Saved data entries
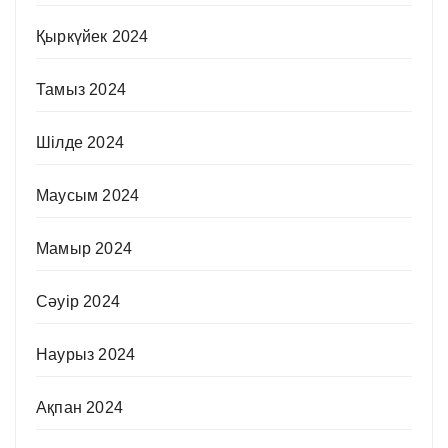
Қыркүйек 2024
Тамыз 2024
Шілде 2024
Маусым 2024
Мамыр 2024
Сәуір 2024
Наурыз 2024
Ақпан 2024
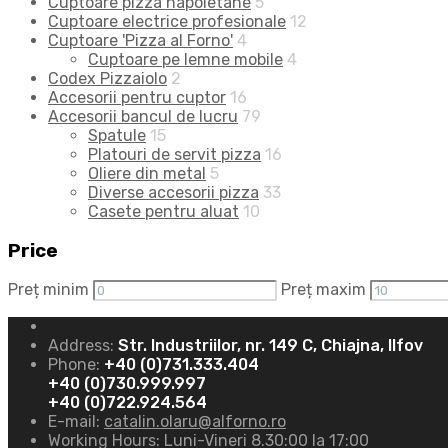
Cuptoare pizza napoletane
5
Cuptoare electrice profesionale
12
Cuptoare 'Pizza al Forno'
4
Cuptoare pe lemne mobile
4
Codex Pizzaiolo
2
Accesorii pentru cuptor
16
Accesorii bancul de lucru
79
Spatule
15
Platouri de servit pizza
16
Oliere din metal
5
Diverse accesorii pizza
33
Casete pentru aluat
10
Price
Preț minim
Preț maxim
Address:
Str. Industriilor, nr. 149 C, Chiajna, Ilfov
Phone:
+40 (0)731.333.404
+40 (0)730.999.997
+40 (0)722.924.564
E-mail:
catalin.olaru@alforno.ro
Working Hours:
Luni-Vineri 8.30:00 la 17:00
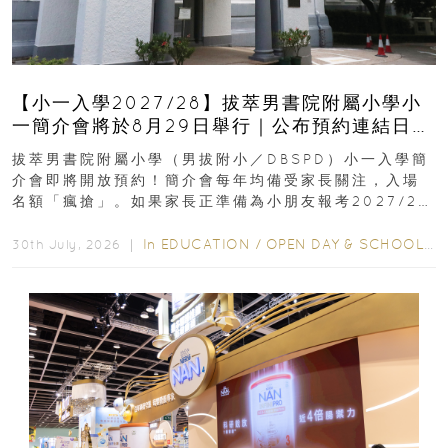
【小一入學2027/28】拔萃男書院附屬小學小
一簡介會將於8月29日舉行｜公布預約連結日期
｜更設有網上重溫
拔萃男書院附屬小學（男拔附小／DBSPD）小一入學簡
介會即將開放預約！簡介會每年均備受家長關注，入場
名額「瘋搶」。如果家長正準備為小朋友報考2027/28
學年小一，想...
In
EDUCATION
/
OPEN DAY & SCHOOL EVENTS
30th July, 2026 ｜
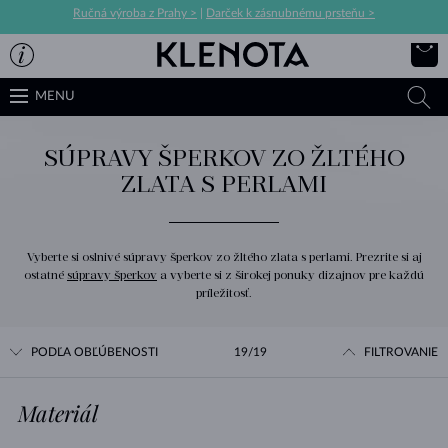
Ručná výroba z Prahy >
|
Darček k zásnubnému prsteňu >
MENU
SÚPRAVY ŠPERKOV ZO ŽLTÉHO
ZLATA S PERLAMI
Vyberte si oslnivé súpravy šperkov zo žltého zlata s perlami. Prezrite si aj
ostatné
súpravy šperkov
a vyberte si z širokej ponuky dizajnov pre každú
príležitosť.
PODĽA OBĽÚBENOSTI
19/19
FILTROVANIE
Materiál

> **EXERCISE OBJECTIVE**
Set down all of the entries precisely and keep the pictures out of the copy.

> **SOLVED EXERCISE**
Қыркүйек 2024
Тамыз 2024
Шілде 2024
Маусым 2024
Мамыр 2024
Сәуір 2024
Наурыз 2024
Ақпан 2024
Cuptoare pizza napoletane
5
Cuptoare electrice profesionale
12
Cuptoare 'Pizza al Forno'
4
Cuptoare pe lemne mobile
4
Codex Pizzaiolo
2
Accesorii pentru cuptor
16
Accesorii bancul de lucru
79
Spatule
15
Platouri de servit pizza
16
Oliere din metal
5
Diverse accesorii pizza
33
Casete pentru aluat
10
Price
Preț minim
Preț maxim
Address:
Str. Industriilor, nr. 149 C, Chiajna, Ilfov
Phone:
+40 (0)731.333.404
+40 (0)730.999.997
+40 (0)722.924.564
E-mail:
catalin.olaru@alforno.ro
Working Hours:
Luni-Vineri 8.30:00 la 17:00
【小一入學2027/28】拔萃男書院附屬小學小
一簡介會將於8月29日舉行｜公布預約連結日期
｜更設有網上重溫
拔萃男書院附屬小學（男拔附小／DBSPD）小一入學簡
介會即將開放預約！簡介會每年均備受家長關注，入場
名額「瘋搶」。如果家長正準備為小朋友報考2027/28
學年小一，想...
In
EDUCATION
/
OPEN DAY & SCHOOL EVENTS
30th July, 2026 ｜
Ručná výroba z Prahy >
|
Darček k zásnubnému prsteňu >
MENU
SÚPRAVY ŠPERKOV ZO ŽLTÉHO
ZLATA S PERLAMI
Vyberte si oslnivé súpravy šperkov zo žltého zlata s perlami. Prezrite si aj
ostatné
súpravy šperkov
a vyberte si z širokej ponuky dizajnov pre každú
príležitosť.
PODĽA OBĽÚBENOSTI
19/19
FILTROVANIE
Materiál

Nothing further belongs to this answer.